* [Information supplied]:
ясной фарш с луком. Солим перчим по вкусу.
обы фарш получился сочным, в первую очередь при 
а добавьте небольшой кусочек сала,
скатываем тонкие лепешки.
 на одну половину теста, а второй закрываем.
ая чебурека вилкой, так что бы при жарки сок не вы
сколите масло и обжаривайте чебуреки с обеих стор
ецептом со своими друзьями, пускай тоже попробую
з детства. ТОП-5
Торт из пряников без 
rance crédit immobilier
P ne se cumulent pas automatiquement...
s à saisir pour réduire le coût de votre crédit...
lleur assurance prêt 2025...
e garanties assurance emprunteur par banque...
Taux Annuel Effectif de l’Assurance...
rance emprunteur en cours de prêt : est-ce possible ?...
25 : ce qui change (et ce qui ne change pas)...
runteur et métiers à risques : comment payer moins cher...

...

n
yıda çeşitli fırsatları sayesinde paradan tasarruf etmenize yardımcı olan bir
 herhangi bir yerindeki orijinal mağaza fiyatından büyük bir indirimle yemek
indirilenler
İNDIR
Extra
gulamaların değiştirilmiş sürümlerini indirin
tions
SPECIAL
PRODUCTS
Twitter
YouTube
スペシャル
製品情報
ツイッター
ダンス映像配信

* [Exercise instructions]:
Look for the string "emprunteur" in the entries above. Copy every line that has it.

* [Output of the task]:
e garanties assurance emprunteur par banque...
rance emprunteur en cours de prêt : est-ce possible ?...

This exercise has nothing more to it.